Always willing to play the part of social media provocateur, I readied myself to re-tweet that image myself, ready to join in the chorus of those wishing to thumb their nose in an act of First Amendment defiance toward the offended party. As a liberty-loving conservative, I believe one hundred percent in the free exchange of offense. The condition of freedom enlists the possibility, and perhaps requires, that all shall be ready to be offended. The promise of freedom is that we can return such offense in kind. We live in a society where we are penalty-free from stating our convictions without recourse from the government (at least in theory; see Barronelle Stutzman).

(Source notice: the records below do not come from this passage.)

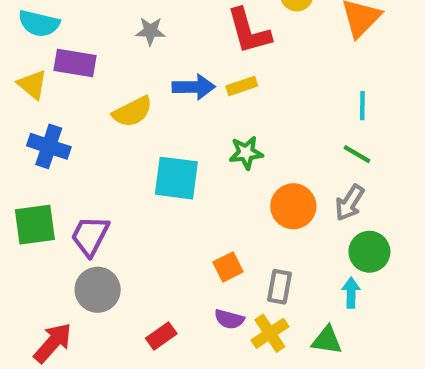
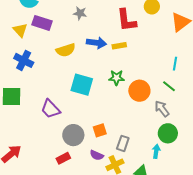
gray arrow: (350, 203) -> (162, 109), turned 102
orange circle: (293, 206) -> (139, 91), moved
purple trapezoid: (90, 236) -> (51, 109), moved, turned -80
gray circle: (98, 290) -> (73, 135), moved

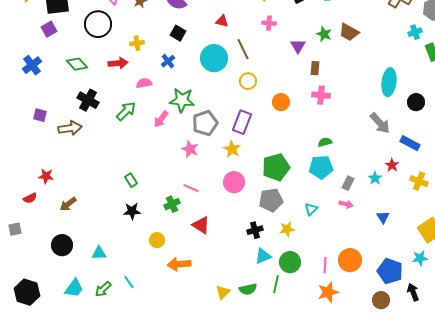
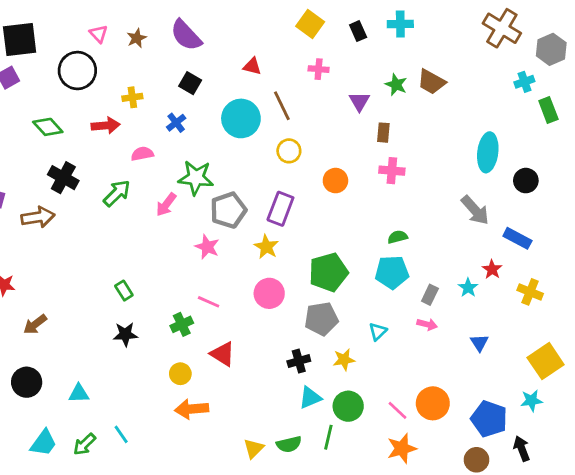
yellow circle: (157, 240) -> (180, 374), moved
pink line: (325, 265) -> (398, 410), turned -49

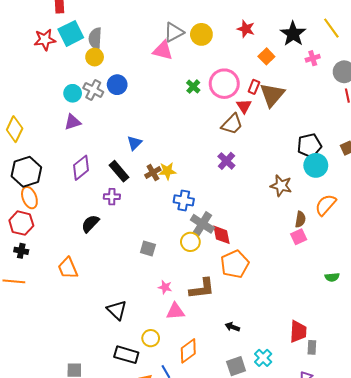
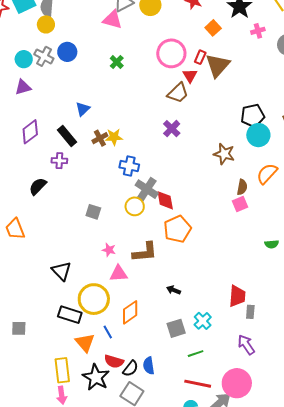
green cross: (193, 87) -> (117, 62), moved
yellow circle: (151, 338) -> (94, 299), size x1.8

It does not mean, though, that our actions are entirely consequence free, as the tragedy of France proves. The promise of free speech means that the free exchange of ideas, and the attendant competition of ideas, allows the best ideas to surface to the top. That's why Christians defend religious liberty. Yes, we want the freedom to preach and evangelize. But we also believe that which is true shouldn't be stifled, and that the Christian gospel should be matched up against the prevailing philosophical and ideological champions of the day.
I decided against retweeting the image of Muhammed. Luke 6:31 came to mind: "And as you wish that others would do to you, do so to them." As a Christian, I'm not so much offended as I am tired and exasperated at the disrespect and contempt for religion Writ Large when the representative iconoclasm of such things as the "Piss Christ" rear their ugly head. I'm not a Mormon, but I don't like seeing Mormonism mocked. Neither am I Catholic, but I don't like anti-Catholic bigotry. I'm not Jewish, but I don't like seeing Jews caricatured. I'm a Christian, but I believe in the valuable contribution that all religions bring to a free civil society. As I would not want Christ mocked, so I decided to not mock Islam's prophet. This is not a moment of Holier-Than-Thou Christian Do-Goodism. It's to suggest that the commodity of all religions is undervalued in Western society; and that refraining from offending religious sects isn't to bow the knee to political correctness or to become Sharia-compliant.
As Christians continue to advocate for a genuine pluralism, one that accepts and respects differences, understanding religion's sacred totems means that we demonstrate a modicum of respect. None of this is to suggest that respect for religion entails the negation of the freedom to offend it. By no means. Offend away. The question is one of prudence; and whether exercising one's freedom is the clearest, quickest route to solving the complex dilemma of getting different people of different cultures to live together with one another—peacefully.
Christian decency is the option before us. Yes, we should defend the right of free speech as a necessary condition for religious liberty. Let me be very clear: Charlie Hebdo has every right to reprint an image of Muhammed. Democracy, self-rule, and liberty come loaded with risk. And Westerners and Christians should defend that right and embrace such risk. But the liberty to do so doesn't speak to the wisdom of doing so.
So, defend Charlie Hebdo. Defend free speech. Condemn the murderous idiocy of those whose illiberalism can't stand ridicule. But maybe encourage those given to sacrilege to consider the wisdom of their actions?